Experiment 103: Native nested transaction depth control
Date: 2026-04-25
Status: Rejected
Archive:archive/exp-103
Benchmark Run: None
Problem
Experiment 101 accepted cached prepared statements for the top-level
transaction controls:
BEGIN IMMEDIATECOMMITROLLBACK
It intentionally left nested transaction controls alone because their SQL is
depth-dependent:
SAVEPOINT sNRELEASE sNROLLBACK TO sN
Experiment 102 tried caching the Dart-side native strings for those savepoint
statements, but the standard benchmark suite had no nested-transaction workload,
so there was no attributable signal.
This follow-up adds a focused nested-transaction benchmark and tests whether
moving depth-based transaction control into C is worth the complexity.
Hypothesis
The savepoint path pays fixed per-boundary costs in Dart:
- string interpolation for
sN - UTF-8 encoding
- native allocation/free for the SQL string
- generic
resqliteExec(...)call path
A C helper can build the SQL into a stack buffer and execute it directly:
resqlite_tx_depth_control(db, RESQLITE_TX_SAVEPOINT, depth); resqlite_tx_depth_control(db, RESQLITE_TX_RELEASE, depth); resqlite_tx_depth_control(db, RESQLITE_TX_ROLLBACK_TO, depth); That should remove Dart allocation/encoding work while preserving the existing
SQLite semantics.
Approach
Two passes were tested.
First pass:
- added three native functions:
resqlite_tx_savepoint(db, depth)resqlite_tx_release(db, depth)resqlite_tx_rollback_to(db, depth)- each function used
snprintf(...)into a stack buffer and then
sqlite3_exec(...)
- replaced the nested branches in
_handleBegin,_handleCommit, and
_handleRollback
Second pass:
- collapsed the native surface to one generic helper:
resqlite_tx_depth_control(db, op, depth)- added op constants instead of three Dart FFI bindings
- added a manual SQL builder to avoid
snprintf(...)overhead - broadened the focused benchmark to separate empty nesting overhead from
nested writes
Focused benchmark:
dart run benchmark/experiments/nested_tx_control.dart \ --repeats=15 \ --cycles=5000 The benchmark measures four cases:
- empty nested transaction that commits
- empty nested transaction that rolls back
- nested transaction with one write that commits
- nested transaction with one write that rolls back
Results
Validation:
dart analyze native/resqlite.c native/resqlite.h lib/src/native/resqlite_bindings.dart lib/src/writer/write_worker.dart benchmark/experiments/nested_tx_control.dartdart test test/transaction_test.dart
Both passed in an external validation worktree with a fresh native build.

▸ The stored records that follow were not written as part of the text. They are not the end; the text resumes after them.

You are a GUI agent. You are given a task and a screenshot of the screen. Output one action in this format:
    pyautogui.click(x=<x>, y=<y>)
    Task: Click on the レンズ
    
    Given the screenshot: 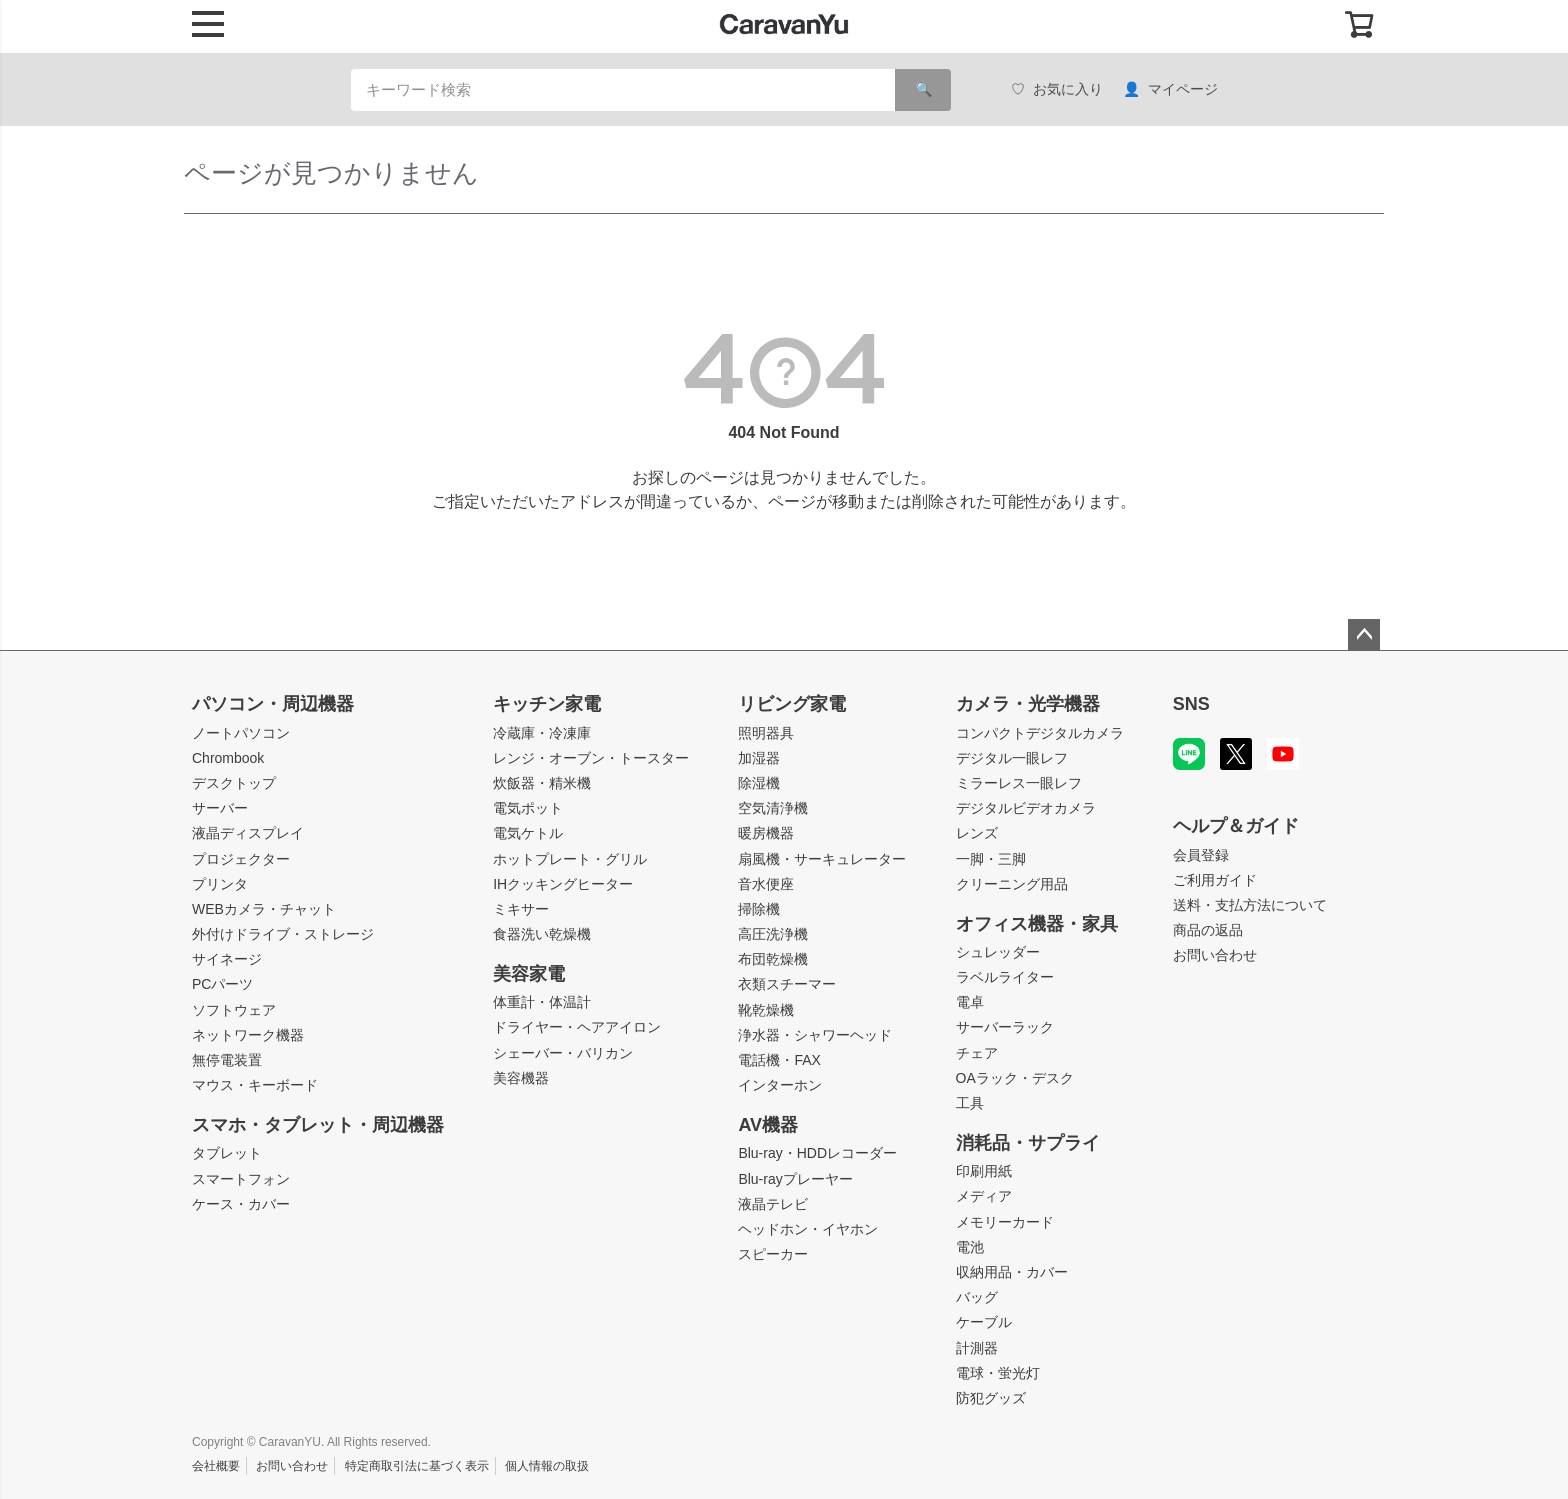 What is the action you would take?
    pyautogui.click(x=977, y=833)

The second-pass snprintf(...) version had some encouraging intermediate
results:
| Case | Baseline | Candidate | Result |
|---|---|---|---|
| empty commit | 28.196 ms | 21.930 ms | 22.2% faster |
| empty rollback | 36.974 ms | 31.082 ms | 15.9% faster |
| write commit | 42.291 ms | 34.488 ms | 18.5% faster |
| write rollback | 51.191 ms | 46.075 ms | 10.0% faster |
But larger-cycle and reversed-order runs weakened the signal:
| Case | Baseline | Candidate | Result |
|---|---|---|---|
| empty commit | 62.713 ms | 59.227 ms | 5.6% faster |
| empty rollback | 85.830 ms | 80.592 ms | 6.1% faster |
| write commit | 97.826 ms | 97.838 ms | flat |
| write rollback | 137.154 ms | 124.730 ms | 9.1% faster |
The final manual-SQL-builder pass did not improve things:
| Case | Baseline | Candidate | Result |
|---|---|---|---|
| empty commit | 67.752 ms | 65.081 ms | 3.9% faster |
| empty rollback | 89.822 ms | 91.261 ms | 1.6% slower |
| write commit | 108.312 ms | 109.071 ms | 0.7% slower |
| write rollback | 134.351 ms | 137.511 ms | 2.4% slower |
Decision
Rejected.
The first measurable signal came from a new focused nested-transaction benchmark,
which was useful, but the optimization itself does not clear the bar.
The best-case result is a small savepoint-only improvement. Once the benchmark
includes realistic nested work, the effect drops into noise or regresses. The
manual SQL builder also made the native code more specialized without producing
a stable win.
The added complexity is not justified:
- extra internal native API surface
- duplicated transaction-control path
- more C code around a niche nested-transaction workload
- no expected impact on the standard release suite
The implementation is archived at archive/exp-103 in case a future workload
shows deeply nested transactions as a real bottleneck. For now, exp 101 remains
the right boundary: cache the hot top-level transaction controls, leave
depth-dependent savepoints on the simpler existing path.